What is required: Could you output every record below exactly, leaving out the pictures?

[Listed records]

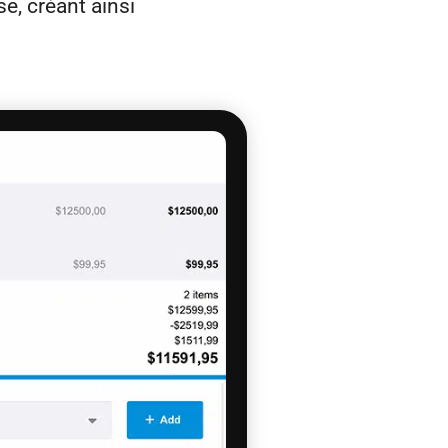
e, créant ainsi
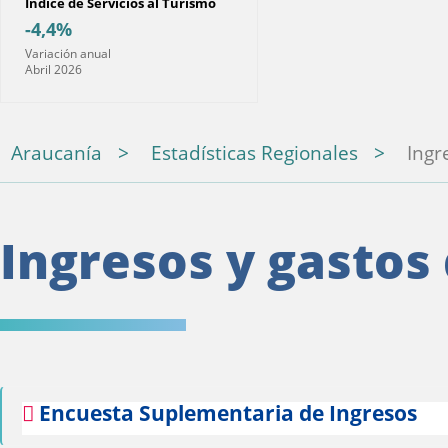
Índice de Servicios al Turismo
-4,4%
Variación anual
Abril 2026
Araucanía
Estadísticas Regionales
Ingr
Ingresos y gastos
Encuesta Suplementaria de Ingresos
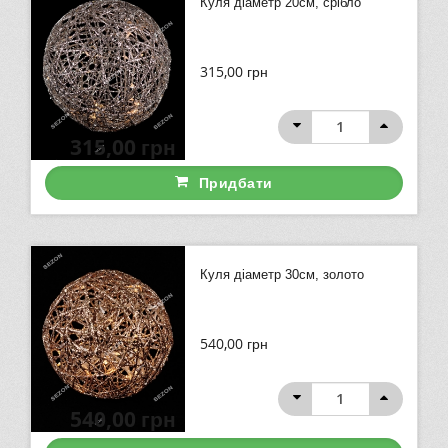
Куля діаметр 20см, срібло
315,00
грн
315,00
грн
Придбати
Куля діаметр 30см, золото
540,00
грн
540,00
грн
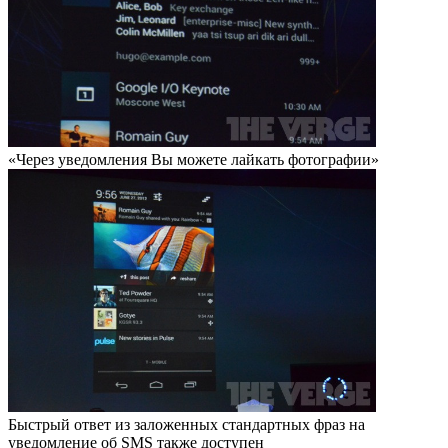
«Через уведомления Вы можете лайкать фотографии»
Быстрый ответ из заложенных стандартных фраз на
уведомление об SMS также доступен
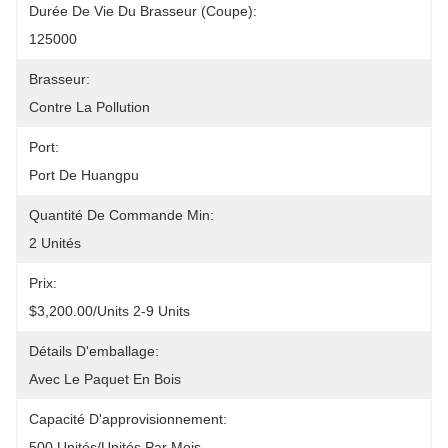
Durée De Vie Du Brasseur (coupe):
125000
Brasseur:
Contre La Pollution
Port:
Port De Huangpu
Quantité De Commande Min:
2 Unités
Prix:
$3,200.00/units 2-9 Units
Détails D'emballage:
Avec Le Paquet En Bois
Capacité D'approvisionnement:
500 Unités/unités Par Mois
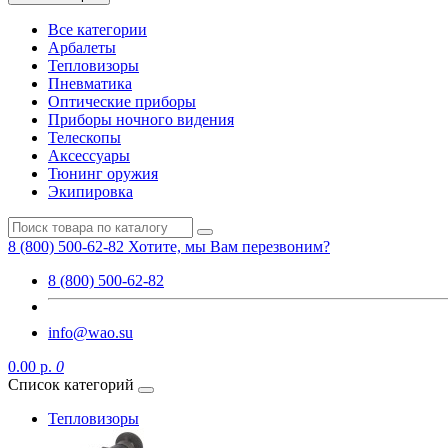
Все категории
Арбалеты
Тепловизоры
Пневматика
Оптические приборы
Приборы ночного видения
Телескопы
Аксессуары
Тюнинг оружия
Экипировка
8 (800) 500-62-82
Хотите, мы Вам перезвоним?
8 (800) 500-62-82
info@wao.su
0.00 р.
0
Список категорий
Тепловизоры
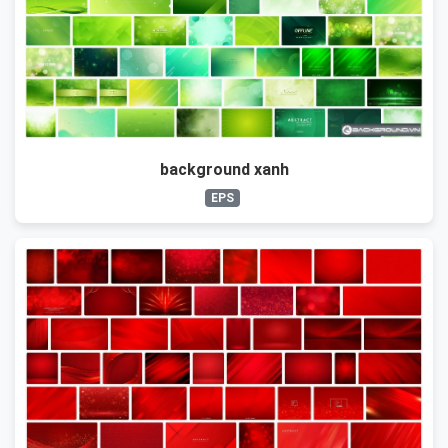
background xanh
EPS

[/Listed records]

Output:
e, créant ainsi
Índice de Servicios al Turismo
-4,4%
Variación anual
Abril 2026
Araucanía
Estadísticas Regionales
Ingr
Ingresos y gastos
Encuesta Suplementaria de Ingresos
Куля діаметр 20см, срібло
315,00
грн
315,00
грн
Придбати
Куля діаметр 30см, золото
540,00
грн
540,00
грн
«Через уведомления Вы можете лайкать фотографии»
Быстрый ответ из заложенных стандартных фраз на
уведомление об SMS также доступен
Durée De Vie Du Brasseur (coupe):
125000
Brasseur:
Contre La Pollution
Port:
Port De Huangpu
Quantité De Commande Min:
2 Unités
Prix:
$3,200.00/units 2-9 Units
Détails D'emballage:
Avec Le Paquet En Bois
Capacité D'approvisionnement:
500 Unités/unités Par Mois
Все категории
Арбалеты
Тепловизоры
Пневматика
Оптические приборы
Приборы ночного видения
Телескопы
Аксессуары
Тюнинг оружия
Экипировка
8 (800) 500-62-82
Хотите, мы Вам перезвоним?
8 (800) 500-62-82
info@wao.su
0.00 р.
0
Список категорий
Тепловизоры
background xanh
EPS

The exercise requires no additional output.